Exercise requirements:
Without the images, write out all of the following entries exactly.

Data extracted from a collection:
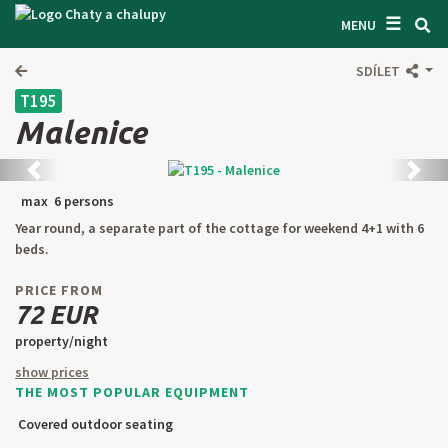
☰
SEARCH ACCOMODATION
MENU
GET INSPIRED
SDÍLET
T195
GENERAL TERMS & CONDITIONS
Malenice
ABOUT US
Back
next
CONTACTS
max 6 persons
Year round, a separate part of the cottage for weekend 4+1 with 6
OWNER'S ENTRANCE
beds.
TEXT SEARCH
PRICE FROM
72 EUR
OFFER AN OBJECT
property/night
show prices
THE MOST POPULAR EQUIPMENT
CZ
SK
EN
DE
Covered outdoor seating
PL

Solution to this problem:
☰
SEARCH ACCOMODATION
MENU
GET INSPIRED
SDÍLET
T195
GENERAL TERMS & CONDITIONS
Malenice
ABOUT US
Back
next
CONTACTS
max 6 persons
Year round, a separate part of the cottage for weekend 4+1 with 6
OWNER'S ENTRANCE
beds.
TEXT SEARCH
PRICE FROM
72 EUR
OFFER AN OBJECT
property/night
show prices
THE MOST POPULAR EQUIPMENT
CZ
SK
EN
DE
Covered outdoor seating
PL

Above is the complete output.